About this task:
Print exactly the lines below between the line containing "KODAK Digital Still Camera" and the line containing "tasuta tagastada. Kuupakkumistele", counting both of those lines. Leave pictures out.

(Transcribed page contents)
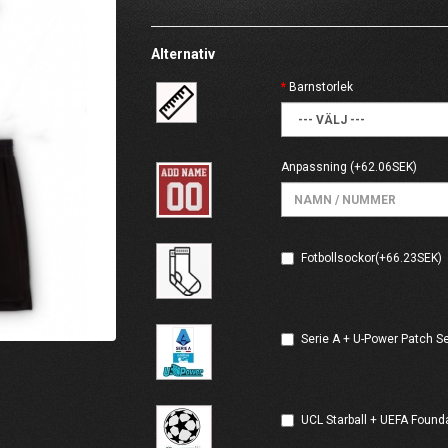
Alternativ
Barnstorlek
Anpassning
(+62.06SEK)
Fotbollsockor(+66.23SEK)
Serie A + U-Power Patch S
UCL Starball + UEFA Found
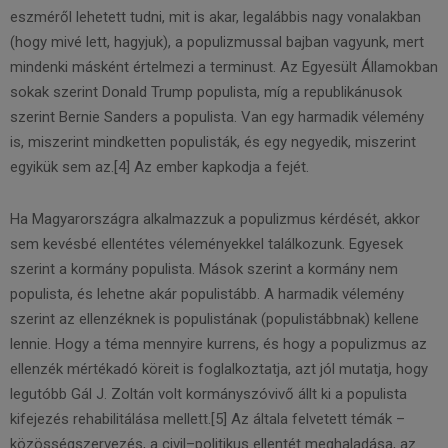
eszméről lehetett tudni, mit is akar, legalábbis nagy vonalakban
(hogy mivé lett, hagyjuk), a populizmussal bajban vagyunk, mert
mindenki másként értelmezi a terminust. Az Egyesült Államokban
sokak szerint Donald Trump populista, míg a republikánusok
szerint Bernie Sanders a populista. Van egy harmadik vélemény
is, miszerint mindketten populisták, és egy negyedik, miszerint
egyikük sem az.[4] Az ember kapkodja a fejét.
Ha Magyarországra alkalmazzuk a populizmus kérdését, akkor
sem kevésbé ellentétes véleményekkel találkozunk. Egyesek
szerint a kormány populista. Mások szerint a kormány nem
populista, és lehetne akár populistább. A harmadik vélemény
szerint az ellenzéknek is populistának (populistábbnak) kellene
lennie. Hogy a téma mennyire kurrens, és hogy a populizmus az
ellenzék mértékadó köreit is foglalkoztatja, azt jól mutatja, hogy
legutóbb Gál J. Zoltán volt kormányszóvivő állt ki a populista
kifejezés rehabilitálása mellett.[5] Az általa felvetett témák –
közösségszervezés, a civil–politikus ellentét meghaladása, az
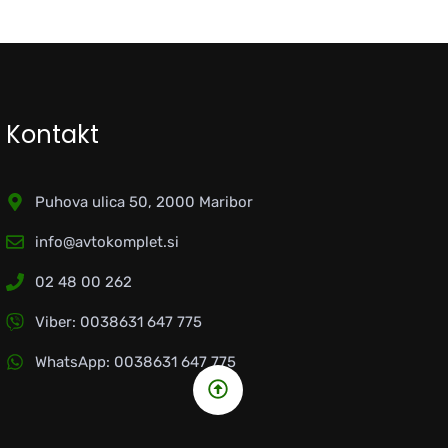
Kontakt
Puhova ulica 50, 2000 Maribor
info@avtokomplet.si
02 48 00 262
Viber: 0038631 647 775
WhatsApp: 0038631 647 775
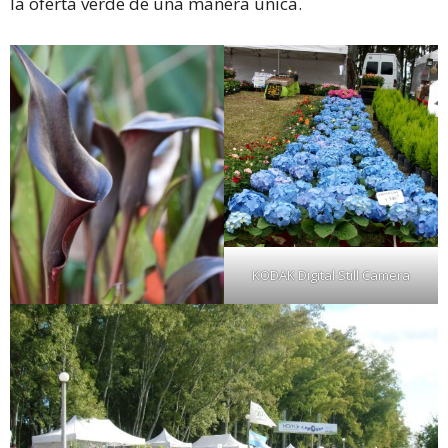
la oferta verde de una manera única.
KODAK Digital Still Camera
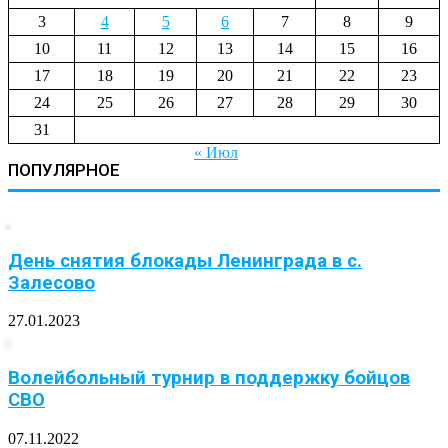
3
4
5
6
7
8
9
10
11
12
13
14
15
16
17
18
19
20
21
22
23
24
25
26
27
28
29
30
31
« Июл
ПОПУЛЯРНОЕ
День снятия блокады Ленинграда в с.
Залесово
27.01.2023
Волейбольный турнир в поддержку бойцов
СВО
07.11.2022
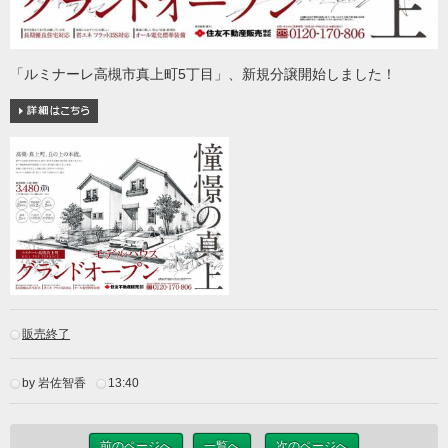
「ルミナーレ高槻市真上町5丁目」、新規分譲開始しました！
販売終了
by 岩佐智香
13:40
前のページへ
一覧へ
次のページへ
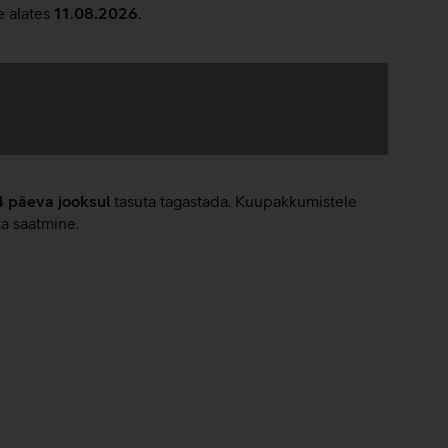
e alates
11.08.2026
.
4 päeva jooksul
tasuta tagastada. Kuupakkumistele
ta saatmine.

Answer section:
KODAK Digital Still Camera
3
4
5
6
7
8
9
10
11
12
13
14
15
16
17
18
19
20
21
22
23
24
25
26
27
28
29
30
31
« Июл
ПОПУЛЯРНОЕ
День снятия блокады Ленинграда в с.
Залесово
27.01.2023
Волейбольный турнир в поддержку бойцов
СВО
07.11.2022
「ルミナーレ高槻市真上町5丁目」、新規分譲開始しました！
販売終了
by 岩佐智香
13:40
前のページへ
一覧へ
次のページへ
e alates
11.08.2026
.
4 päeva jooksul
tasuta tagastada. Kuupakkumistele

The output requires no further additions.